In this exercise, retype exactly and only the lines from the top of the entries below through the line that holds "из отдела водопо", omitting pictures.

╭─ Given records

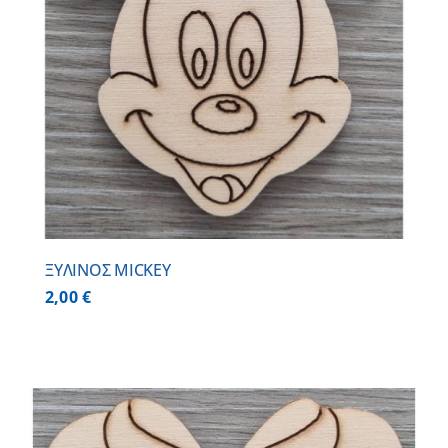
ΞΥΛΙΝΟΣ MICKEY
2,00
€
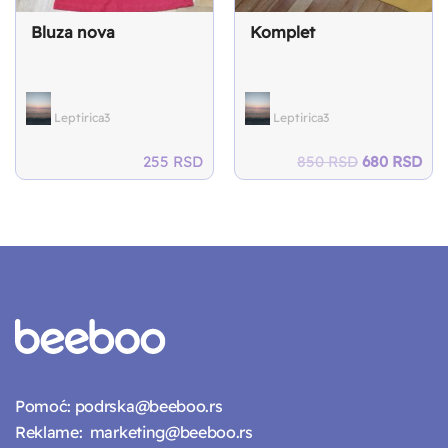
Bluza nova
Komplet
Leptirica3
Leptirica3
Original
Cur
255
RSD
850
RSD
680
RSD
price
pri
was:
is:
850 RSD.
680
Pomoć:
podrska@beeboo.rs
Reklame:
marketing@beeboo.rs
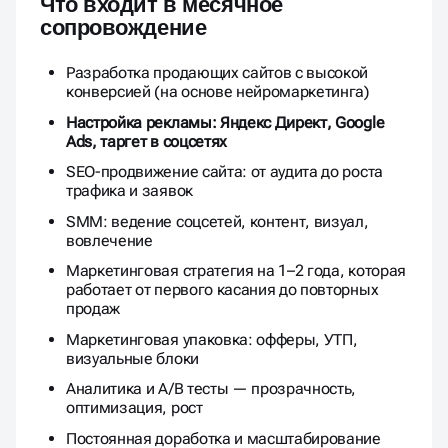
Что входит в месячное
сопровождение
Разработка продающих сайтов с высокой
конверсией (на основе нейромаркетинга)
Настройка рекламы: Яндекс Директ, Google
Ads, таргет в соцсетях
SEO-продвижение сайта: от аудита до роста
трафика и заявок
SMM: ведение соцсетей, контент, визуал,
вовлечение
Маркетинговая стратегия на 1–2 года, которая
работает от первого касания до повторных
продаж
Маркетинговая упаковка: офферы, УТП,
визуальные блоки
Аналитика и A/B тесты — прозрачность,
оптимизация, рост
Постоянная доработка и масштабирование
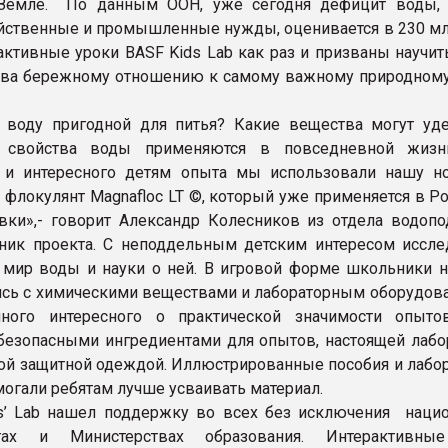
 Земле. По данным ООН, уже сегодня дефицит воды,
йственные и промышленные нужды, оценивается в 230 мл
рактивные уроки BASF Kids Lab как раз и призваны научит
тва бережному отношению к самому важному природному
 воду пригодной для питья? Какие вещества могут уд
 свойства воды применяются в повседневной жизн
о и интересного детям опыта мы использовали нашу 
– флокулянт Magnafloc LT ©, который уже применяется в Р
вки»,- говорит Александр Колесников из отдела водопо
тник проекта. С неподдельным детским интересом иссле
 мир воды и науки о ней. В игровой форме школьники н
сь с химическими веществами и лабораторным оборудова
ного интересного о практической значимости опыто
безопасными ингредиентами для опытов, настоящей лабо
кой защитной одеждой. Иллюстрированные пособия и лабо
огали ребятам лучше усваивать материал.
s’ Lab нашел поддержку во всех без исключения наци
нтах и Министерствах образования. Интерактивны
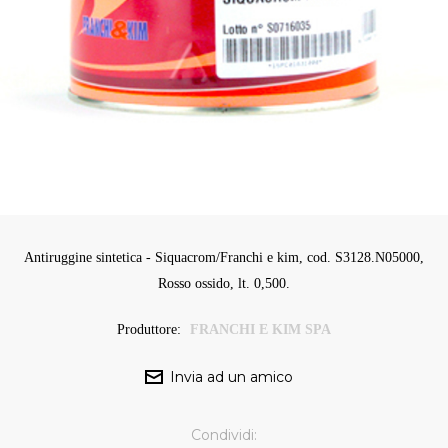
Antiruggine sintetica - Siquacrom/Franchi e kim, cod. S3128.N05000,
Rosso ossido, lt. 0,500.
Produttore:
FRANCHI E KIM SPA
Condividi:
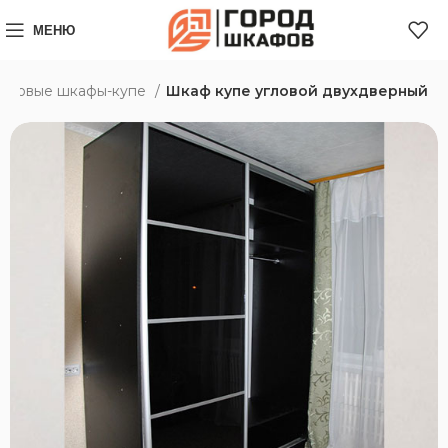
МЕНЮ
Угловые шкафы-купе
Шкаф купе угловой двухдверный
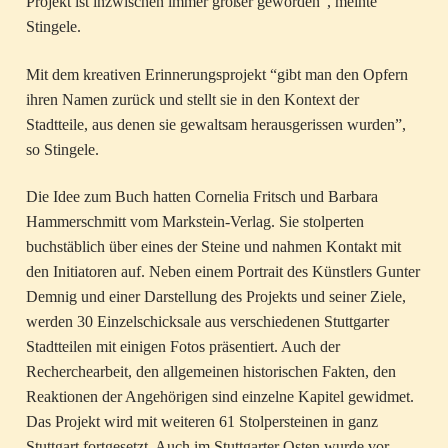
Projekt ist inzwischen immer größer geworden”, meinte
Stingele.
Mit dem kreativen Erinnerungsprojekt “gibt man den Opfern
ihren Namen zurück und stellt sie in den Kontext der
Stadtteile, aus denen sie gewaltsam herausgerissen wurden”,
so Stingele.
Die Idee zum Buch hatten Cornelia Fritsch und Barbara
Hammerschmitt vom Markstein-Verlag. Sie stolperten
buchstäblich über eines der Steine und nahmen Kontakt mit
den Initiatoren auf. Neben einem Portrait des Künstlers Gunter
Demnig und einer Darstellung des Projekts und seiner Ziele,
werden 30 Einzelschicksale aus verschiedenen Stuttgarter
Stadtteilen mit einigen Fotos präsentiert. Auch der
Recherchearbeit, den allgemeinen historischen Fakten, den
Reaktionen der Angehörigen sind einzelne Kapitel gewidmet.
Das Projekt wird mit weiteren 61 Stolpersteinen in ganz
Stuttgart fortgesetzt. Auch im Stuttgarter Osten wurde vor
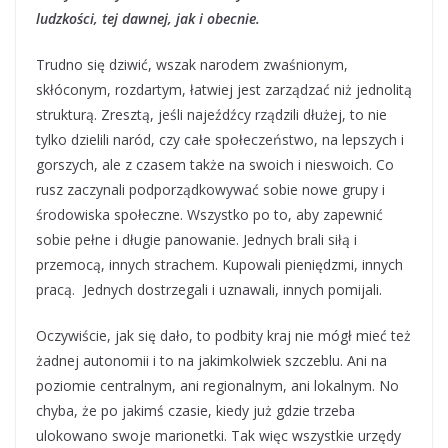
ludzkości, tej dawnej, jak i obecnie.
Trudno się dziwić, wszak narodem zwaśnionym,
skłóconym, rozdartym, łatwiej jest zarządzać niż jednolitą
strukturą. Zresztą, jeśli najeźdźcy rządzili dłużej, to nie
tylko dzielili naród, czy całe społeczeństwo, na lepszych i
gorszych, ale z czasem także na swoich i nieswoich. Co
rusz zaczynali podporządkowywać sobie nowe grupy i
środowiska społeczne. Wszystko po to, aby zapewnić
sobie pełne i długie panowanie. Jednych brali siłą i
przemocą, innych strachem. Kupowali pieniędzmi, innych
pracą. Jednych dostrzegali i uznawali, innych pomijali.
Oczywiście, jak się dało, to podbity kraj nie mógł mieć też
żadnej autonomii i to na jakimkolwiek szczeblu. Ani na
poziomie centralnym, ani regionalnym, ani lokalnym. No
chyba, że po jakimś czasie, kiedy już gdzie trzeba
ulokowano swoje marionetki. Tak więc wszystkie urzędy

╰─

• [Response for this exercise]:
ΞΥΛΙΝΟΣ MICKEY
2,00
€
Bluza nova
Komplet
Leptirica3
Leptirica3
Original
Cur
255
RSD
850
RSD
680
RSD
price
pri
was:
is:
850 RSD.
680
Pomoć:
podrska@beeboo.rs
Reklame:
marketing@beeboo.rs
Что входит в месячное
сопровождение
Разработка продающих сайтов с высокой
конверсией (на основе нейромаркетинга)
Настройка рекламы: Яндекс Директ, Google
Ads, таргет в соцсетях
SEO-продвижение сайта: от аудита до роста
трафика и заявок
SMM: ведение соцсетей, контент, визуал,
вовлечение
Маркетинговая стратегия на 1–2 года, которая
работает от первого касания до повторных
продаж
Маркетинговая упаковка: офферы, УТП,
визуальные блоки
Аналитика и A/B тесты — прозрачность,
оптимизация, рост
Постоянная доработка и масштабирование
 Земле. По данным ООН, уже сегодня дефицит воды,
йственные и промышленные нужды, оценивается в 230 мл
рактивные уроки BASF Kids Lab как раз и призваны научит
тва бережному отношению к самому важному природному
 воду пригодной для питья? Какие вещества могут уд
 свойства воды применяются в повседневной жизн
о и интересного детям опыта мы использовали нашу 
– флокулянт Magnafloc LT ©, который уже применяется в Р
вки»,- говорит Александр Колесников из отдела водопо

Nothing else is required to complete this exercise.